## [Task prompt]
In your copy of the data, include no pictures and alter nothing else.

+++ Listed entries +++

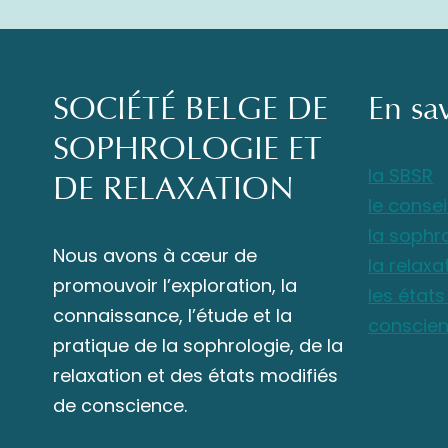
SOCIÉTÉ BELGE DE
En sa
SOPHROLOGIE ET
la SBSR
DE RELAXATION
le consei
la sophr
Nous avons à cœur de
la relaxa
promouvoir l’exploration, la
les état
connaissance, l’étude et la
conscie
pratique de la sophrologie, de la
relaxation et des états modifiés
de conscience.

+++

## [Written answer]
SOCIÉTÉ BELGE DE
En sa
SOPHROLOGIE ET
la SBSR
DE RELAXATION
le consei
la sophr
Nous avons à cœur de
la relaxa
promouvoir l’exploration, la
les état
connaissance, l’étude et la
conscie
pratique de la sophrologie, de la
relaxation et des états modifiés
de conscience.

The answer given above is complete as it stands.